Start of DATA FOR THE TASK
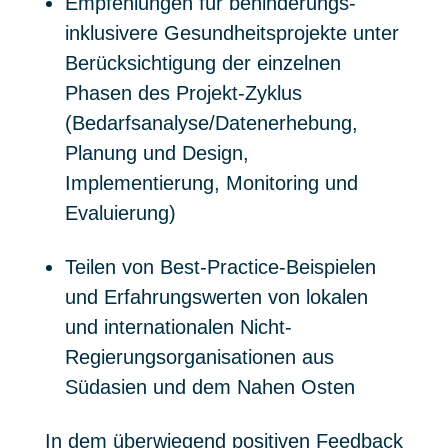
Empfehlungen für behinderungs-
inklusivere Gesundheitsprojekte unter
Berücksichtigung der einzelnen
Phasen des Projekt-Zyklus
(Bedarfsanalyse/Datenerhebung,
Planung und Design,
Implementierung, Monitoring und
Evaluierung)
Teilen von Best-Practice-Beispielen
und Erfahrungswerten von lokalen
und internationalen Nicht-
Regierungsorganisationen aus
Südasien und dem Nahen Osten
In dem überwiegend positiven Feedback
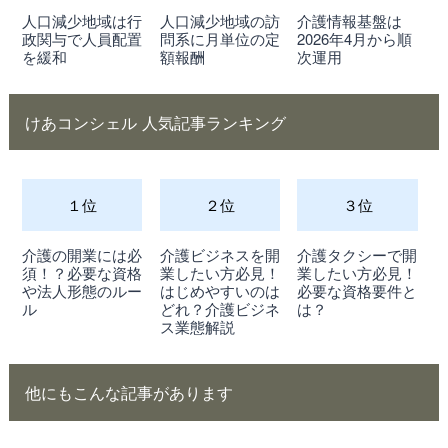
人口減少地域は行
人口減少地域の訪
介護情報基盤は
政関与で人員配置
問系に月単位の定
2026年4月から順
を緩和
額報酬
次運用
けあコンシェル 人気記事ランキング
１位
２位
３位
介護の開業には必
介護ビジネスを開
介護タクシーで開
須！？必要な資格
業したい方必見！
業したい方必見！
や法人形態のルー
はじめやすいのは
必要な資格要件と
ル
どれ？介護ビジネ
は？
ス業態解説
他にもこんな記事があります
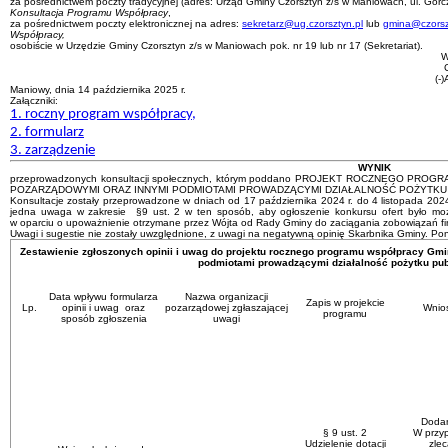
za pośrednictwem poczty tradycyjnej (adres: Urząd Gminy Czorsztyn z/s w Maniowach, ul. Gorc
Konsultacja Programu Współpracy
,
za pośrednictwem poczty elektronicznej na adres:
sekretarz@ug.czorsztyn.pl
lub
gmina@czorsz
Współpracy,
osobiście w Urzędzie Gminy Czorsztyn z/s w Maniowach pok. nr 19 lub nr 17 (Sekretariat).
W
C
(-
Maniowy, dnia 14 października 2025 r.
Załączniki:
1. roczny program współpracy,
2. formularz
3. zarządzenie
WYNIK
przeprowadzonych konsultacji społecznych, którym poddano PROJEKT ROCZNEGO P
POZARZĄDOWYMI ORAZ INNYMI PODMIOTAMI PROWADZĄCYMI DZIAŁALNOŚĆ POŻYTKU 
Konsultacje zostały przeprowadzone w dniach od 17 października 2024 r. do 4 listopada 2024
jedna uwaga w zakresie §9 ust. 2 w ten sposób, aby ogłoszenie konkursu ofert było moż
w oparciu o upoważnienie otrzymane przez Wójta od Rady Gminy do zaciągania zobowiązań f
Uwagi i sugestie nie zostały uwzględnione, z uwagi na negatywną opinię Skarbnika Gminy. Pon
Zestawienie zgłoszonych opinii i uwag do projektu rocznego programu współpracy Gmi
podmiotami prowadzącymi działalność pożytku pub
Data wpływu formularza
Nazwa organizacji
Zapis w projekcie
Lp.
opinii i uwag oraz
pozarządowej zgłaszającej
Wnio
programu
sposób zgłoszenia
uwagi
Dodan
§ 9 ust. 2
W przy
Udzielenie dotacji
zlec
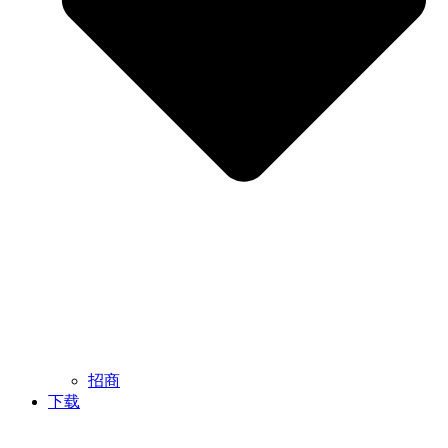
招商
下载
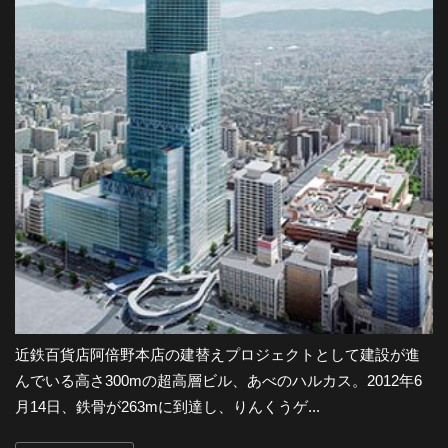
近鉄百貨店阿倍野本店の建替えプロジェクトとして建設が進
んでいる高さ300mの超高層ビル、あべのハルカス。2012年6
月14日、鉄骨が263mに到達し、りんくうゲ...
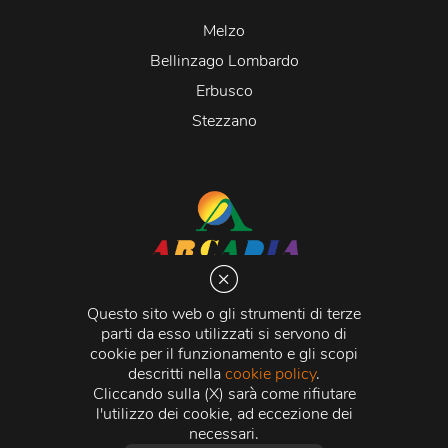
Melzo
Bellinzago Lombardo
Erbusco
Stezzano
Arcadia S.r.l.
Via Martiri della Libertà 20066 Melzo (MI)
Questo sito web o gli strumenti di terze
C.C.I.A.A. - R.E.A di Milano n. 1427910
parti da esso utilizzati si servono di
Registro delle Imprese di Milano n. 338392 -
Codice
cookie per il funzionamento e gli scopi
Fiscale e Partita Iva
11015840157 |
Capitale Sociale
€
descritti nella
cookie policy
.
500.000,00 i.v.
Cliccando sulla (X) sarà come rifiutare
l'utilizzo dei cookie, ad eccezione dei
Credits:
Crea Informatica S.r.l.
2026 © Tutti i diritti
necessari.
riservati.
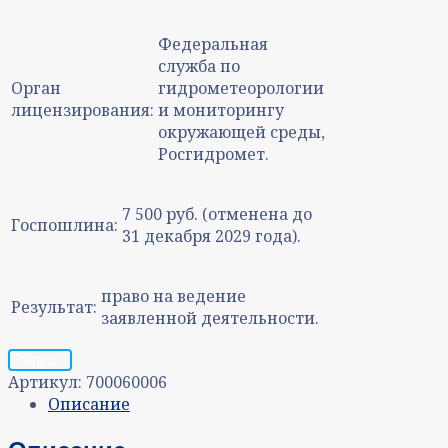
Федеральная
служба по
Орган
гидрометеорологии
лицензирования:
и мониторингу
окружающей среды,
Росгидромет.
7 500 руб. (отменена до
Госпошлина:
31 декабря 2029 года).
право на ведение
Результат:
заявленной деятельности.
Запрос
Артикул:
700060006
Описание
End of DATA FOR THE TASK
THE PROBLEM :: Images are to be omitted; repeat the remaining data above exactly.

REPLY ::
Empfehlungen für behinderungs-
inklusivere Gesundheitsprojekte unter
Berücksichtigung der einzelnen
Phasen des Projekt-Zyklus
(Bedarfsanalyse/Datenerhebung,
Planung und Design,
Implementierung, Monitoring und
Evaluierung)
Teilen von Best-Practice-Beispielen
und Erfahrungswerten von lokalen
und internationalen Nicht-
Regierungsorganisationen aus
Südasien und dem Nahen Osten
In dem überwiegend positiven Feedback
人口減少地域は行
人口減少地域の訪
介護情報基盤は
政関与で人員配置
問系に月単位の定
2026年4月から順
を緩和
額報酬
次運用
けあコンシェル 人気記事ランキング
１位
２位
３位
介護の開業には必
介護ビジネスを開
介護タクシーで開
須！？必要な資格
業したい方必見！
業したい方必見！
や法人形態のルー
はじめやすいのは
必要な資格要件と
ル
どれ？介護ビジネ
は？
ス業態解説
他にもこんな記事があります
za pośrednictwem poczty tradycyjnej (adres: Urząd Gminy Czorsztyn z/s w Maniowach, ul. Gorc
Konsultacja Programu Współpracy
,
za pośrednictwem poczty elektronicznej na adres:
sekretarz@ug.czorsztyn.pl
lub
gmina@czorsz
Współpracy,
osobiście w Urzędzie Gminy Czorsztyn z/s w Maniowach pok. nr 19 lub nr 17 (Sekretariat).
W
C
(-
Maniowy, dnia 14 października 2025 r.
Załączniki:
1. roczny program współpracy,
2. formularz
3. zarządzenie
WYNIK
przeprowadzonych konsultacji społecznych, którym poddano PROJEKT ROCZNEGO P
POZARZĄDOWYMI ORAZ INNYMI PODMIOTAMI PROWADZĄCYMI DZIAŁALNOŚĆ POŻYTKU 
Konsultacje zostały przeprowadzone w dniach od 17 października 2024 r. do 4 listopada 2024
jedna uwaga w zakresie §9 ust. 2 w ten sposób, aby ogłoszenie konkursu ofert było moż
w oparciu o upoważnienie otrzymane przez Wójta od Rady Gminy do zaciągania zobowiązań f
Uwagi i sugestie nie zostały uwzględnione, z uwagi na negatywną opinię Skarbnika Gminy. Pon
Zestawienie zgłoszonych opinii i uwag do projektu rocznego programu współpracy Gmi
podmiotami prowadzącymi działalność pożytku pub
Data wpływu formularza
Nazwa organizacji
Zapis w projekcie
Lp.
opinii i uwag oraz
pozarządowej zgłaszającej
Wnio
programu
sposób zgłoszenia
uwagi
Dodan
§ 9 ust. 2
W przy
Udzielenie dotacji
zlec
招商
下载
近鉄百貨店阿倍野本店の建替えプロジェクトとして建設が進
んでいる高さ300mの超高層ビル、あべのハルカス。2012年6
月14日、鉄骨が263mに到達し、りんくうゲ...
Melzo
Bellinzago Lombardo
Erbusco
Stezzano
Arcadia S.r.l.
Via Martiri della Libertà 20066 Melzo (MI)
Questo sito web o gli strumenti di terze
C.C.I.A.A. - R.E.A di Milano n. 1427910
parti da esso utilizzati si servono di
Registro delle Imprese di Milano n. 338392 -
Codice
cookie per il funzionamento e gli scopi
Fiscale e Partita Iva
11015840157 |
Capitale Sociale
€
descritti nella
cookie policy
.
500.000,00 i.v.
Cliccando sulla (X) sarà come rifiutare
l'utilizzo dei cookie, ad eccezione dei
Credits:
Crea Informatica S.r.l.
2026 © Tutti i diritti
necessari.
riservati.
Федеральная
служба по
Орган
гидрометеорологии
лицензирования:
и мониторингу
окружающей среды,
Росгидромет.
7 500 руб. (отменена до
Госпошлина:
31 декабря 2029 года).
право на ведение
Результат:
заявленной деятельности.
Запрос
Артикул:
700060006
Описание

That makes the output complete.